◆ Excerpted data
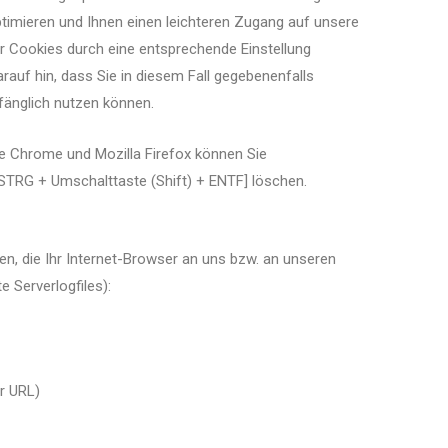
timieren und Ihnen einen leichteren Zugang auf unsere
der Cookies durch eine entsprechende Einstellung
rauf hin, dass Sie in diesem Fall gegebenenfalls
fänglich nutzen können.
le Chrome und Mozilla Firefox können Sie
STRG + Umschalttaste (Shift) + ENTF] löschen.
n, die Ihr Internet-Browser an uns bzw. an unseren
 Serverlogfiles):
r URL)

◆ Task goal
Omit every picture while printing the data word for word.

◆ Answer box
timieren und Ihnen einen leichteren Zugang auf unsere
der Cookies durch eine entsprechende Einstellung
rauf hin, dass Sie in diesem Fall gegebenenfalls
fänglich nutzen können.
le Chrome und Mozilla Firefox können Sie
STRG + Umschalttaste (Shift) + ENTF] löschen.
n, die Ihr Internet-Browser an uns bzw. an unseren
 Serverlogfiles):
r URL)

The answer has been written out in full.